Trust my data. Says Company A.
I have the right data. Says Company B.
I am not hiding some data from your algorithms. Says Company C.
I am computing the algorithms on the right data. Says Company D.
The work in Palo Alto fit into Verifiable Computing, a scientific discipline that goes even further back in time, to the 80s, founded by the fathers and mothers of modern cryptology, Babai, Goldwasser, Micali and many others. But Haber’s work in HP focused a part of the Computer Science and Cryptography community to address the issue of aggregated queries on private data. Since 2006 numerous attempts, mostly academic, have addressed the problem stated by Haber et al., mainly driven by the success of Zero Knowledge proof systems based on Succinct Non-Interactive Arguments of Knowledge (SNARKs).
New directions were given in October 2022, with Tavloid, a Protocol Labs project. In addressing the problem of verifying the correctness of queries over relational data, Tavloid hinted at clever techniques that do not require the heavy machinery of SNARKs.

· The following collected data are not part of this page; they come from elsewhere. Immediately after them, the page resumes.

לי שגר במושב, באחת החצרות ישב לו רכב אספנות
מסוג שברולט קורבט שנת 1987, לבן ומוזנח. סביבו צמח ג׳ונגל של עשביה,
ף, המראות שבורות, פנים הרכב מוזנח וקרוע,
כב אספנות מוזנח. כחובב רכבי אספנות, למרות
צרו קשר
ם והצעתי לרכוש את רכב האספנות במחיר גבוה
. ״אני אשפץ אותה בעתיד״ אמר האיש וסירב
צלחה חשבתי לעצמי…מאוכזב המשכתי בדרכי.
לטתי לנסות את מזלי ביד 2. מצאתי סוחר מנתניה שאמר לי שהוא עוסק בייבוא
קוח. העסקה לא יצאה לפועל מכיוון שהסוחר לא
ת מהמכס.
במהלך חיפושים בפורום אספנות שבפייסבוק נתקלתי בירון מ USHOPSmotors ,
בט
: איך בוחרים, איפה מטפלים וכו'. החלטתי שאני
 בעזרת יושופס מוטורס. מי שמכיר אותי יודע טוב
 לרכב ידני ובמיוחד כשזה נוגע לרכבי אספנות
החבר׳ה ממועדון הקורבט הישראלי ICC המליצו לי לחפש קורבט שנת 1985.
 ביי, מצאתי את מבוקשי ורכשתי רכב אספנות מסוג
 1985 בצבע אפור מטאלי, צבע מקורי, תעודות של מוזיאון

Then, at the end of 2023, made aware by efficient performance improvements in the implementation of cryptographic protocols like Bulletproofs and Verkle trees, and recent developments and advancements in the area of Zero Knowledge Proofs with succinct proofs and folding schemes like NOVA, we decided to pick up the work left by Tavloid and others and:
find a simple way to give proofs that information and analytics insights are created by aggregated queries on data stored in private relational databases.

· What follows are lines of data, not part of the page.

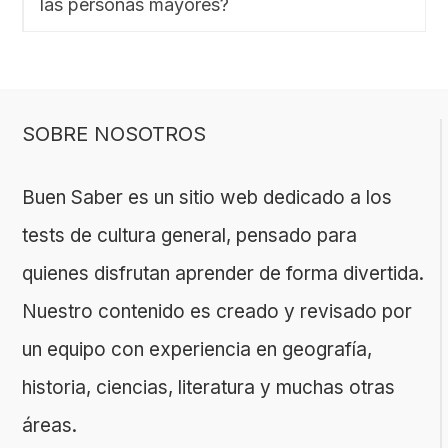
las personas mayores?
SOBRE NOSOTROS
Buen Saber es un sitio web dedicado a los
tests de cultura general, pensado para
quienes disfrutan aprender de forma divertida.
Nuestro contenido es creado y revisado por
un equipo con experiencia en geografía,
historia, ciencias, literatura y muchas otras
áreas.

The result is Provably, a product that, compared to the current Zero Knowledge Proof (ZKP) context, focuses on Big Data and large datasets.

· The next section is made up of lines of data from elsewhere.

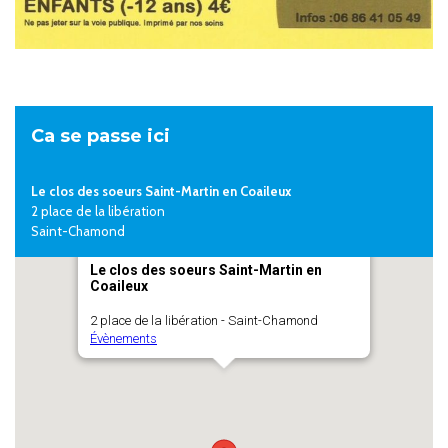
Ca se passe ici
Le clos des soeurs Saint-Martin en Coaileux
2 place de la libération
Saint-Chamond
Le clos des soeurs Saint-Martin en
Coaileux
2 place de la libération - Saint-Chamond
Évènements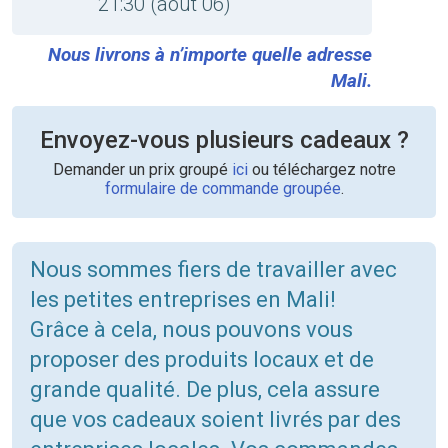
21:30 (août 06)
Nous livrons à n’importe quelle adresse
Mali.
Envoyez-vous plusieurs cadeaux ?
Demander un prix groupé
ici
ou téléchargez notre
formulaire de commande groupée
.
Nous sommes fiers de travailler avec
les petites entreprises en Mali!
Grâce à cela, nous pouvons vous
proposer des produits locaux et de
grande qualité. De plus, cela assure
que vos cadeaux soient livrés par des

Zero-knowledge proof systems, particularly those relying on SNARKs have revolutionised various fields, notably blockchains for ensuring transaction privacy, verifying off-chain computations and providing a powerful way for proving statements about confidential data. But, in the context of analytics-based queries over large datasets, general-purpose ZK proof systems face several hurdles hard to overcome, since their structures are ill-suited for handling computations over large datasets. For example, consider a moderate-sized table containing millions of numerical values; even basic operations like summing these values can result in circuits with well over a million gates.
Recognising such limitations, Provably presents an alternative approach that tackles the verification of queries over large datasets effectively, sidestepping the constraints of general-purpose ZK proof systems. We do so by standing on the shoulders of giants. Inspired by Tavloid, we address the 2006 Haber’s problem statement. By leveraging well-known open source cryptographic tools (like Pedersen commitments, Bulletproofs, and Verkle trees) and expressing queries in SQL, Provably enables efficient and scalable verification of analytics-based queries.
Hence, the launch of Provably, available as an MVP from July 2024, marks the point from which the data industry can benefit from ZK Big Data, from data security, to data privacy and privacy enhancing technologies, to computing on outsourced databases, to finally building data ecosystems.